I switched on the torch and shone it in the corner of the shelter that acted as our commissariat. To my dismay, I saw that all the giant landsnails we had so painstakingly evicted from our hut had silently and surreptitiously returned, and now formed a glittering, amber pile on our sandwiches, eating the bread with evident relish. They were aided and abetted by a half-grown, grey rat with glossy fur, white paws, and a forest of black whiskers. The snails were not alarmed by the torchlight and continued browsing happily on our supper, but the rat was of a more nervous disposition. As the torch beam hit him, he froze for an instant, only his whiskers quivering and his eyes rolling; then, with a piercing soprano scream, he turned round and rushed straight under the blanket into bed with me. He seemed convinced that this was a haven of safety, and I dislodged him with considerable difficulty by taking my bed to pieces. Having shooed him out of the hut and into the forest, I then retrieved the remainder of the sandwiches from the snails and while John was sorting out the less ragged and more edible ones, I banished the snails once more to the outer edges of the clearing. An hour or so later, John woke up again and claimed himself still hungry.

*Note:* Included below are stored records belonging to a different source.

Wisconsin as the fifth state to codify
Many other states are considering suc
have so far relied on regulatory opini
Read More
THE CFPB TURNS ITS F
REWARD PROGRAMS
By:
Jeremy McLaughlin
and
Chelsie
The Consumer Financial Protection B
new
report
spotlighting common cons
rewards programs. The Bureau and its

‘You can’t be still hungry,’ I said, ‘you only had some sandwiches an hour ago.’

‘I only had what the snails had left,’ said John, aggrievedly. ‘Didn’t we have some biscuits? Biscuits and a cup of tea. That would be nice.’

Sighing, I switched on the torch and, to my amazement, found the identical scene in our kitchen area. The snails had oozed their way back and were now feeding on the biscuits, as was my friend, the rat. Once again, as the torchlight hit him, the latter uttered his hysterical scream and dived into bed with me; this time, presumably so that I could give him even greater protection, he tried to climb up inside my shorts. I banished him with some firmness into the forest, hurled the snails after him, and removed the remainder of our food over to John’s side of the hut. I felt it was his turn to get on intimate terms with the rat. By this time, of course, we were so wide awake that we could not get to sleep, so sat and talked in a desultory fashion, waiting for it to get light. Just before dawn, we heard Ann stumbling through the forest towards us.

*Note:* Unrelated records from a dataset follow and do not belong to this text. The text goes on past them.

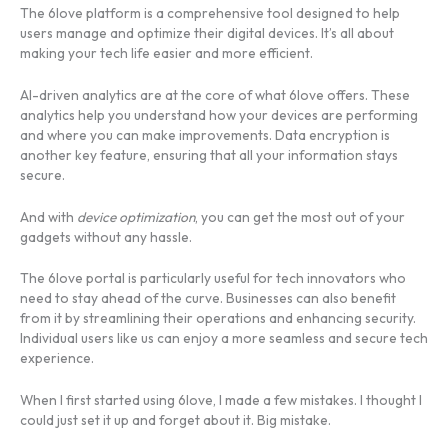
The 6love platform is a comprehensive tool designed to help
users manage and optimize their digital devices. It’s all about
making your tech life easier and more efficient.
AI-driven analytics are at the core of what 6love offers. These
analytics help you understand how your devices are performing
and where you can make improvements. Data encryption is
another key feature, ensuring that all your information stays
secure.
And with
device optimization
, you can get the most out of your
gadgets without any hassle.
The 6love portal is particularly useful for tech innovators who
need to stay ahead of the curve. Businesses can also benefit
from it by streamlining their operations and enhancing security.
Individual users like us can enjoy a more seamless and secure tech
experience.
When I first started using 6love, I made a few mistakes. I thought I
could just set it up and forget about it. Big mistake.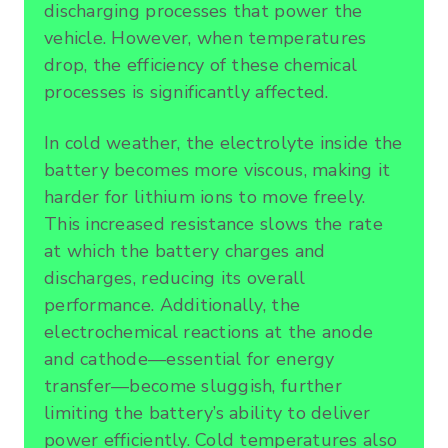
discharging processes that power the
vehicle. However, when temperatures
drop, the efficiency of these chemical
processes is significantly affected.
In cold weather, the electrolyte inside the
battery becomes more viscous, making it
harder for lithium ions to move freely.
This increased resistance slows the rate
at which the battery charges and
discharges, reducing its overall
performance. Additionally, the
electrochemical reactions at the anode
and cathode—essential for energy
transfer—become sluggish, further
limiting the battery’s ability to deliver
power efficiently. Cold temperatures also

‘Caught anything?’ she asked when she arrived.

‘No,’ I said, ‘if you discount snails and a rat. But we might get something when it gets lighter.’

Gradually, the sky paled primrose yellow and the light strengthened as we left our snail-eaten hut and moved down to the trees nearer the nets.

‘I can’t understand why they don’t come,’ I said. ‘They must be able to smell that damned Jak fruit in Chicago!’

‘I know,’ said John, ‘what I think is...’

But what he thought was never vouchsafed to us, for he leant forward, peering intently.

‘What’s that?’ he said, pointing. ‘Surely it’s something in the net. Is it a bat?’

We all strained our eyes, staring into the clearing where the mist nets, fine as gossamer, vanished against the trees and shadows. ‘Yes,’ said Ann, excitedly, ‘I can see it. I’m sure it’s a bat.’